Setting premiums at the 85th percentile: quantile premium pricing with neural networks

Most actuarial pricing models produce an expected loss estimate. The premium is then that estimate plus a loading: a flat percentage, a credibility-weighted margin, something derived from underwriting judgement. The loading has no formal connection to an explicit risk appetite level. If the CFO asks “what confidence level does our current loading correspond to?”, the honest answer is usually “we don’t know exactly.”
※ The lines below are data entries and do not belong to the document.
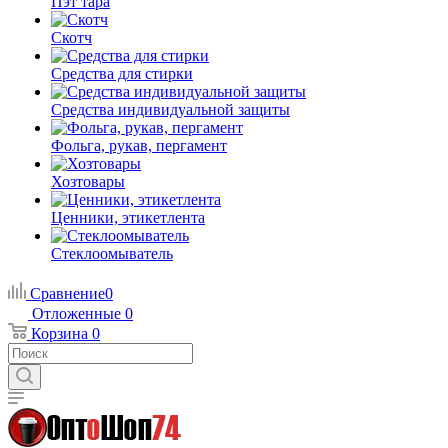
Пэт тара
Скотч
Средства для стирки
Средства индивидуальной защиты
Фольга, рукав, пергамент
Хозтовары
Ценники, этикетлента
Стеклоомыватель
Сравнение
0
Отложенные
0
Корзина
0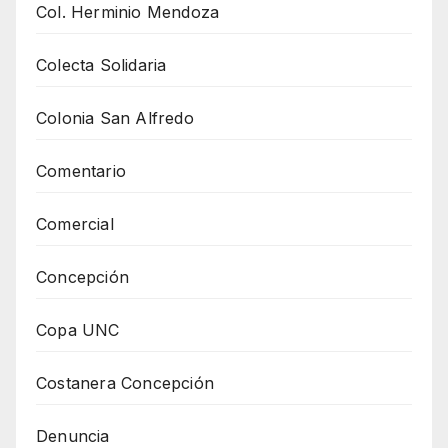
Col. Herminio Mendoza
Colecta Solidaria
Colonia San Alfredo
Comentario
Comercial
Concepción
Copa UNC
Costanera Concepción
Denuncia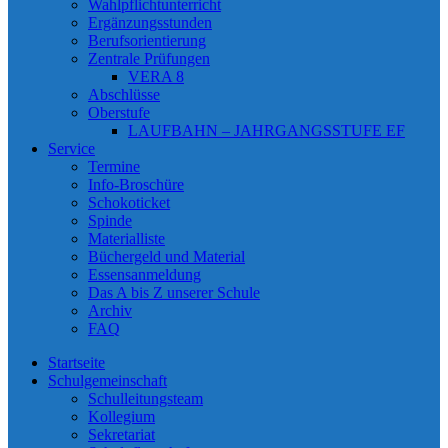
Wahlpflichtunterricht
Ergänzungsstunden
Berufsorientierung
Zentrale Prüfungen
VERA 8
Abschlüsse
Oberstufe
LAUFBAHN – JAHRGANGSSTUFE EF
Service
Termine
Info-Broschüre
Schokoticket
Spinde
Materialliste
Büchergeld und Material
Essensanmeldung
Das A bis Z unserer Schule
Archiv
FAQ
Startseite
Schulgemeinschaft
Schulleitungsteam
Kollegium
Sekretariat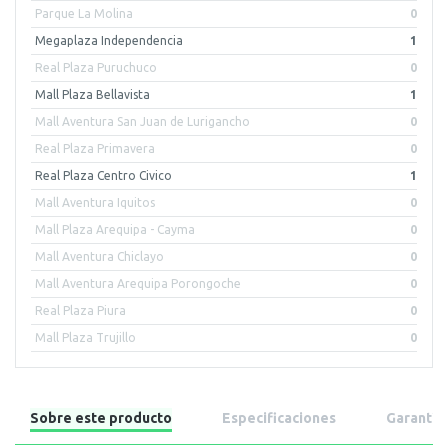
Parque La Molina
0
Megaplaza Independencia
1
Real Plaza Puruchuco
0
Mall Plaza Bellavista
1
Mall Aventura San Juan de Lurigancho
0
Real Plaza Primavera
0
Real Plaza Centro Civico
1
Mall Aventura Iquitos
0
Mall Plaza Arequipa - Cayma
0
Mall Aventura Chiclayo
0
Mall Aventura Arequipa Porongoche
0
Real Plaza Piura
0
Mall Plaza Trujillo
0
Sobre este producto
Especificaciones
Garantía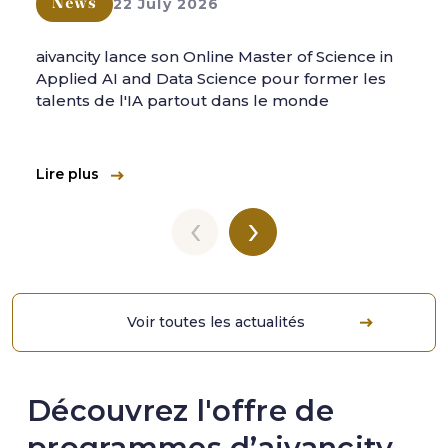
22 July 2026
News
aivancity lance son Online Master of Science in
Applied AI and Data Science pour former les
talents de l'IA partout dans le monde
Lire plus
‹
›
Voir toutes les actualités
Découvrez l'offre de
programmes d’aivancity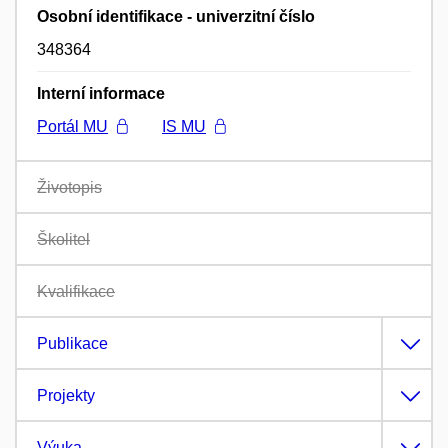
Osobní identifikace - univerzitní číslo
348364
Interní informace
Portál MU
IS MU
Životopis
Školitel
Kvalifikace
Publikace
Projekty
Výuka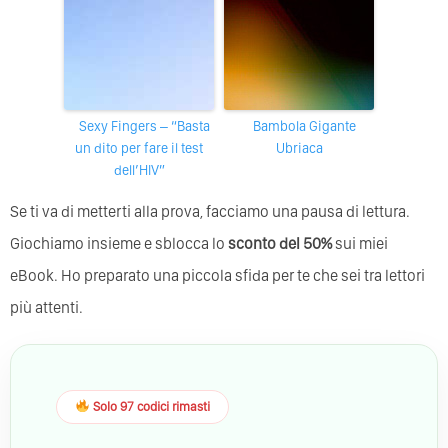
Sexy Fingers – “Basta
Bambola Gigante
un dito per fare il test
Ubriaca
dell’HIV”
Se ti va di metterti alla prova, facciamo una pausa di lettura.
Giochiamo insieme e sblocca lo
sconto del 50%
sui miei
eBook. Ho preparato una piccola sfida per te che sei tra lettori
più attenti.
Solo 97 codici rimasti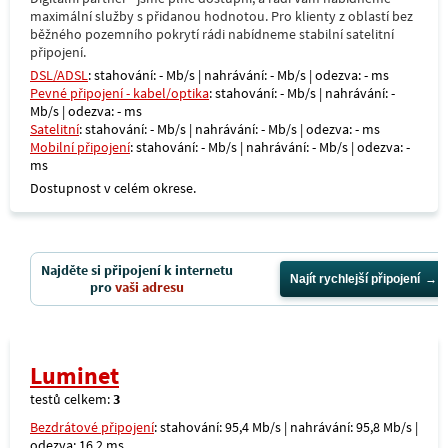
maximální služby s přidanou hodnotou. Pro klienty z oblastí bez
běžného pozemního pokrytí rádi nabídneme stabilní satelitní
připojení.
DSL/ADSL
: stahování: - Mb/s | nahrávání: - Mb/s | odezva: - ms
Pevné připojení - kabel/optika
: stahování: - Mb/s | nahrávání: -
Mb/s | odezva: - ms
Satelitní
: stahování: - Mb/s | nahrávání: - Mb/s | odezva: - ms
Mobilní připojení
: stahování: - Mb/s | nahrávání: - Mb/s | odezva: -
ms
Dostupnost v celém okrese.
Najděte si připojení k internetu
Najít rychlejší připojení
pro
vaši adresu
Luminet
testů celkem:
3
Bezdrátové připojení
: stahování: 95,4 Mb/s | nahrávání: 95,8 Mb/s |
odezva: 16,2 ms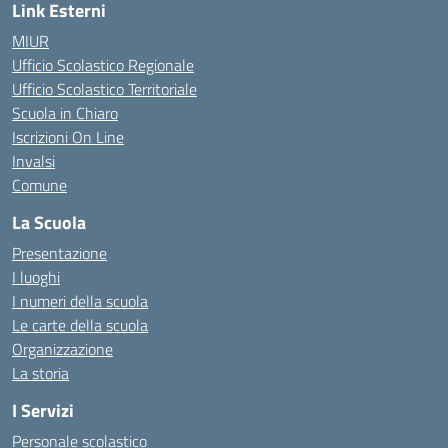
Link Esterni
MIUR
Ufficio Scolastico Regionale
Ufficio Scolastico Territoriale
Scuola in Chiaro
Iscrizioni On Line
Invalsi
Comune
La Scuola
Presentazione
I luoghi
I numeri della scuola
Le carte della scuola
Organizzazione
La storia
I Servizi
Personale scolastico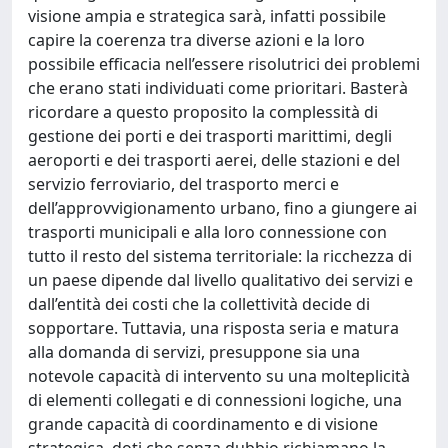
visione ampia e strategica sarà, infatti possibile
capire la coerenza tra diverse azioni e la loro
possibile efficacia nell’essere risolutrici dei problemi
che erano stati individuati come prioritari. Basterà
ricordare a questo proposito la complessità di
gestione dei porti e dei trasporti marittimi, degli
aeroporti e dei trasporti aerei, delle stazioni e del
servizio ferroviario, del trasporto merci e
dell’approvvigionamento urbano, fino a giungere ai
trasporti municipali e alla loro connessione con
tutto il resto del sistema territoriale: la ricchezza di
un paese dipende dal livello qualitativo dei servizi e
dall’entità dei costi che la collettività decide di
sopportare. Tuttavia, una risposta seria e matura
alla domanda di servizi, presuppone sia una
notevole capacità di intervento su una molteplicità
di elementi collegati e di connessioni logiche, una
grande capacità di coordinamento e di visione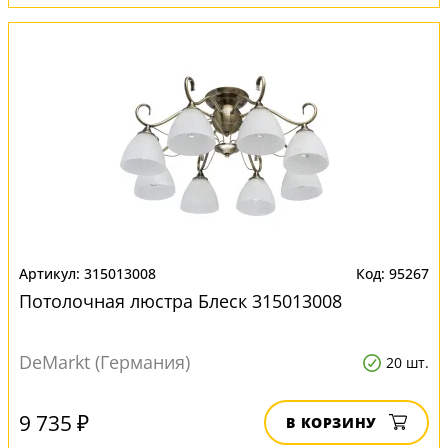
315013008
95267
Потолочная люстра Блеск 315013008
DeMarkt (Германия)
20 шт.
9 735 ₽
В КОРЗИНУ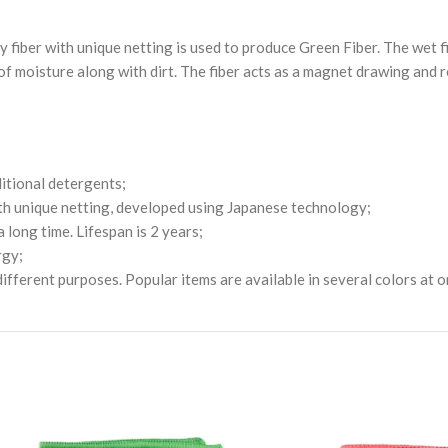
ber with unique netting is used to produce Green Fiber. The wet fibe
y of moisture along with dirt. The fiber acts as a magnet drawing and
ditional detergents;
th unique netting, developed using Japanese technology;
long time. Lifespan is 2 years;
rgy;
ifferent purposes. Popular items are available in several colors at o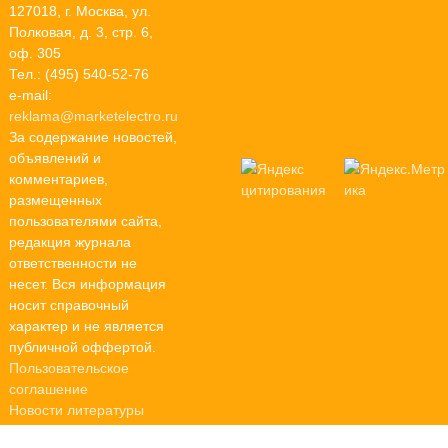
127018, г. Москва, ул.
Полковая, д. 3, стр. 6,
оф. 305
Тел.: (495) 540-52-76
e-mail:
reklama@marketelectro.ru
За содержание новостей,
объявлений и
комментариев,
размещенных
пользователями сайта,
редакция журнала
ответственности не
несет. Вся информация
носит справочный
характер и не является
публичной оффертой.
Пользовательское
соглашение
Новости литературы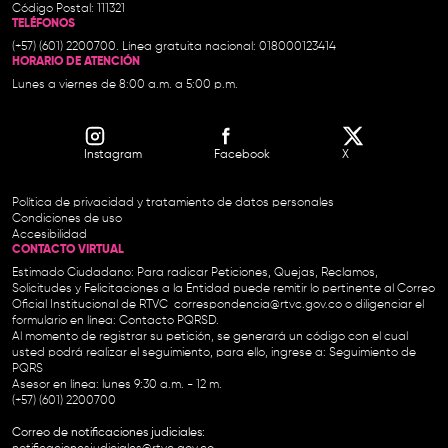
Código Postal: 111321
TELÉFONOS
(+57) (601) 2200700. Línea gratuita nacional: 018000123414
HORARIO DE ATENCIÓN
Lunes a viernes de 8:00 a.m. a 5:00 p.m.
Instagram
Facebook
X
Política de privacidad y tratamiento de datos personales
Condiciones de uso
Accesibilidad
CONTACTO VIRTUAL
Estimado Ciudadano: Para radicar Peticiones, Quejas, Reclamos,
Solicitudes y Felicitaciones a la Entidad puede remitir lo pertinente al Correo
Oficial Institucional de RTVC
correspondencia@rtvc.gov.co
o diligenciar el
formulario en línea:
Contacto PQRSD.
Al momento de registrar su petición, se generará un código con el cual
usted podrá realizar el seguimiento, para ello, ingrese a:
Seguimiento de
PQRS
Asesor en línea: lunes 9:30 a.m. - 12 m.
(+57) (601) 2200700
Correo de notificaciones judiciales: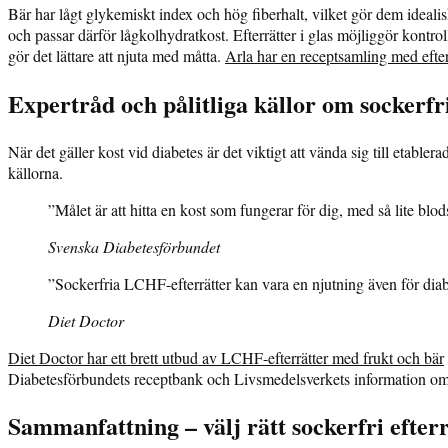
Bär har lågt glykemiskt index och hög fiberhalt, vilket gör dem idealis
och passar därför lågkolhydratkost. Efterrätter i glas möjliggör kontrol
gör det lättare att njuta med måtta.
Arla har en receptsamling med efter
Expertråd och pålitliga källor om sockerfri
När det gäller kost vid diabetes är det viktigt att vända sig till etable
källorna.
”Målet är att hitta en kost som fungerar för dig, med så lite bl
Svenska Diabetesförbundet
”Sockerfria LCHF-efterrätter kan vara en njutning även för diab
Diet Doctor
Diet Doctor har ett brett utbud av LCHF-efterrätter med frukt och bär
Diabetesförbundets receptbank och Livsmedelsverkets information om 
Sammanfattning – välj rätt sockerfri efterr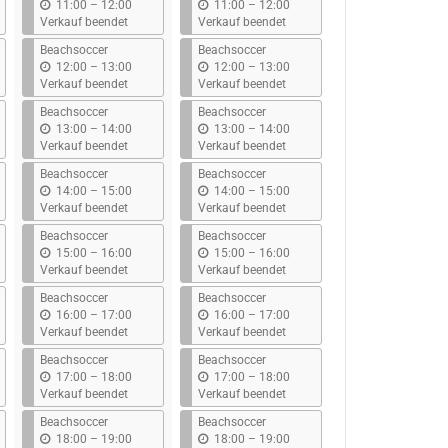
b
b
11:00
–
12:00
11:00
–
12:00
i
i
Verkauf beendet
Verkauf beendet
s
s
Beachsoccer
Beachsoccer
b
b
12:00
–
13:00
12:00
–
13:00
i
i
Verkauf beendet
Verkauf beendet
s
s
Beachsoccer
Beachsoccer
b
b
13:00
–
14:00
13:00
–
14:00
i
i
Verkauf beendet
Verkauf beendet
s
s
Beachsoccer
Beachsoccer
b
b
14:00
–
15:00
14:00
–
15:00
i
i
Verkauf beendet
Verkauf beendet
s
s
Beachsoccer
Beachsoccer
b
b
15:00
–
16:00
15:00
–
16:00
i
i
Verkauf beendet
Verkauf beendet
s
s
Beachsoccer
Beachsoccer
b
b
16:00
–
17:00
16:00
–
17:00
i
i
Verkauf beendet
Verkauf beendet
s
s
Beachsoccer
Beachsoccer
b
b
17:00
–
18:00
17:00
–
18:00
i
i
Verkauf beendet
Verkauf beendet
s
s
Beachsoccer
Beachsoccer
b
b
18:00
–
19:00
18:00
–
19:00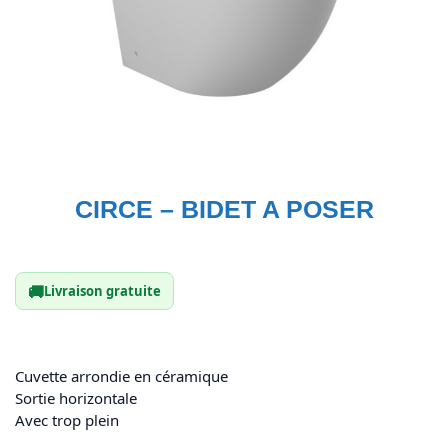
CIRCE – BIDET A POSER
🚚
Livraison gratuite
Cuvette arrondie en céramique
Sortie horizontale
Avec trop plein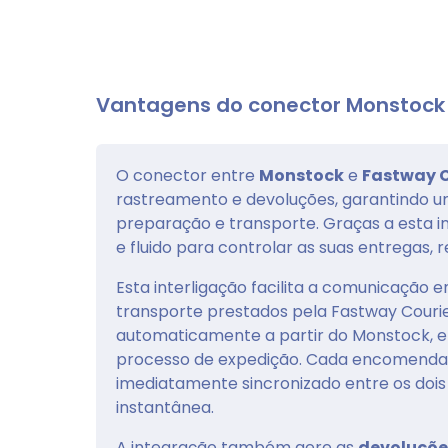
Vantagens do conector Monstock
O conector entre
Monstock
e
Fastway C
rastreamento e devoluções, garantindo u
preparação e transporte. Graças a esta 
e fluido para controlar as suas entregas, re
Esta interligação facilita a comunicação
transporte prestados pela Fastway Courie
automaticamente a partir do Monstock, e
processo de expedição. Cada encomenda
imediatamente sincronizado entre os dois
instantânea.
A integração também gere as
devoluçõe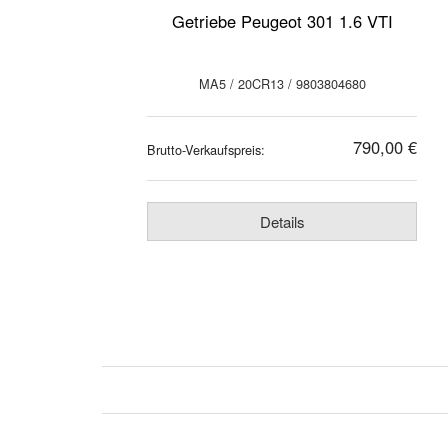
Getriebe Peugeot 301 1.6 VTI
MA5 / 20CR13 / 9803804680
790,00 €
Brutto-Verkaufspreis:
Details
The quantile premium principle (QPP) fixes this. You set a target aggregate confidence level $\tau$ — say 0.90 — and the framework derives, per risk, the exact safety loading implied by that confidence level and the risk’s own claim frequency. The loading is not uniform: a high-frequency risk needs a smaller severity-side uplift to reach the 90th percentile than a low-frequency risk does. The framework does the translation automatically.

Heras, Moreno & Vilar-Zanon established the foundational formula in 2018 (Scandinavian Actuarial Journal, Vol. 2018, No. 9, pp. 753–769). Zanzouri, Kacem & Belkacem (NAAJ, June 2025) recently extended it to a systematic comparison of ML severity estimators. Their headline result — that QRNN outperforms quantile regression forest, gradient boosting, and XGBoost on an automobile dataset — is worth examining carefully, because the comparison has a notable omission.

The QPP formula

Insurance losses are zero-inflated: most policies generate no claim. A standard quantile regression model fitted on all rows will produce zero estimates for any quantile below the zero mass, which for motor OD (where $\sim$80% of policies are claim-free) means anything below the 80th percentile is trivially zero. This is useless for pricing.

The QPP resolves this by decomposing the problem into frequency and severity steps, then mapping the aggregate target quantile to an adjusted severity-side quantile. The core formula is:

\[\tau_i = \frac{\tau - p_i}{1 - p_i}\]

where $\tau$ is your aggregate confidence level (0.90, 0.95, whatever you have chosen as policy), $p_i = P(N_i = 0 \mid x_i)$ is the no-claim probability for policy $i$, and $\tau_i$ is the severity quantile the model is asked to produce.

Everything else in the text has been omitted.